Feng Zhang was already famous because of his work in developing
Optogenetics. By inserting a gene into a neuron cell, they could activate specific neuron cells simply by shining light into the position. With that ability, a scientists would be able to control the actions of a monkey purely with the switch of the light. In turn, Feng help launch an entire field of neuroscience and until 2012, was probably the breakthrough of the decade. Already at a young career, Feng was in a good spot to share a several awards with Karl Deisseroth and Edward Boyden for that body of work.
However, the huge challenge with the system was readily producing neurons with the integrated gene. As a postdoc with George Church, Feng was exploring methods on using the TALE system to rapidly and easily target DNA sequences in mammalian genomes. With the early realizations of the Cas9 endonuclease system, it was just a matter of time before a way to make it work in humans was possible. Coming from George Church's group, a group that was already well positioned to manipulate genes, Zhang was able to quickly commercialize the technique.
In January 2013, 4 sets of papers were published:
Which is where things get really complicated. Due to their experience with IP and tech transfer, Zhang was able to get the earliest and broadest patent on the CRISPR/Cas9 technology and has been able to develop the streamlined system and software that most users of the CRISPR/Cas9 technology generally use. Doudna has her own set of patents but her claims have been hampered by the existence of Zhang's patents.
Not to be outdone by each other, each group have also elucidated the crystal structures:
- Jinek and Doudna: 6Feb14 2.6 and 2.2 angstrom structures [16]
- Nureki and Zhang 13Feb14 2.5 angstrom structures [17]
- Anders and Jinek: 27July14 2.6 angstrom structures. [18]
I would strongly suggest looking at this article from Quanta Magazine which seems to have done the most research on the topic.
Breakthrough DNA Editor Borne of Bacteria | Quanta Magazine. HHMI's article from 2011 is also a good read
When Worlds Collide.
In conclusion
CRISPR is a brand new field of biology that has multiple key discoverers.
- Yoshizumi Ishino is credited for originally finding the CRISPR gene.
- Ruud Jansen is the one who came up with the name.

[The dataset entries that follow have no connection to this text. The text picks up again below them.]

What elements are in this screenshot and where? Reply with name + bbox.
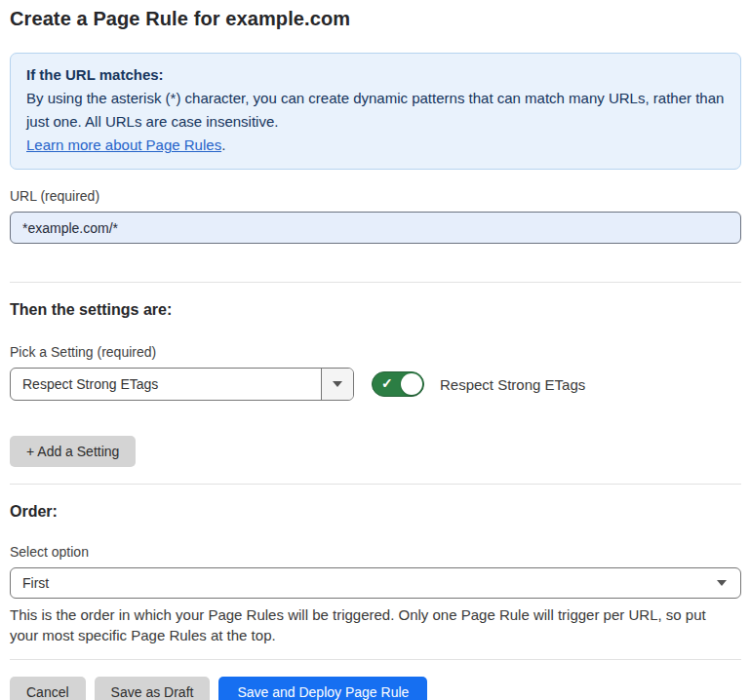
pick-setting-label: Pick a Setting (required) — [10, 344, 741, 360]
order-select-label: Select option — [10, 544, 741, 560]
add-setting-button[interactable]: + Add a Setting — [10, 436, 136, 467]
order-help-text: This is the order in which your Page Rul… — [10, 604, 731, 645]
footer-button-row: Cancel Save as Draft Save and Deploy Pag… — [10, 677, 741, 700]
page-title: Create a Page Rule for example.com — [10, 8, 741, 30]
divider — [10, 484, 741, 485]
info-box-body: By using the asterisk (*) character, you… — [26, 87, 725, 134]
order-select-value: First — [22, 575, 49, 591]
divider — [10, 659, 741, 660]
url-field-label: URL (required) — [10, 188, 741, 204]
save-as-draft-button[interactable]: Save as Draft — [95, 677, 211, 700]
settings-section-heading: Then the settings are: — [10, 301, 741, 319]
order-section-heading: Order: — [10, 503, 741, 521]
learn-more-link[interactable]: Learn more about Page Rules — [26, 136, 221, 153]
check-icon: ✓ — [381, 376, 393, 390]
setting-select[interactable]: Respect Strong ETags — [10, 368, 354, 401]
toggle-knob — [401, 373, 422, 395]
url-input[interactable] — [10, 212, 741, 244]
info-box-heading: If the URL matches: — [26, 63, 725, 87]
respect-strong-etags-toggle[interactable]: ✓ — [372, 371, 424, 397]
save-and-deploy-button[interactable]: Save and Deploy Page Rule — [218, 677, 427, 700]
url-matches-info-box: If the URL matches: By using the asteris… — [10, 53, 741, 170]
setting-toggle-group: ✓ Respect Strong ETags — [372, 371, 585, 397]
cancel-button[interactable]: Cancel — [10, 677, 86, 700]
divider — [10, 282, 741, 283]
setting-row: Respect Strong ETags ✓ Respect Strong ET… — [10, 368, 741, 401]
chevron-down-icon — [717, 580, 727, 586]
chevron-down-icon — [333, 381, 342, 387]
info-box-link-row: Learn more about Page Rules. — [26, 134, 725, 157]
toggle-label: Respect Strong ETags — [440, 376, 585, 393]
setting-select-value: Respect Strong ETags — [11, 369, 321, 400]
link-period: . — [221, 136, 225, 153]
order-select[interactable]: First — [10, 567, 741, 599]
setting-select-arrow-button[interactable] — [321, 369, 353, 400]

- Eugene Koonin is the one who proposed the purpose.
- Rodolphe Barrangou is the one who proved the role of CRISPR.
- Emmanuelle Charpentier is credited with identifying the importance of Cas9 and the tracrRNA.
- Jennifer Doudna is credited with doing the biochemistry to determine the mechanism and to create the CRISPR/Cas9 system.
- Feng Zhang is credited with the humanization and commercialization of the technique.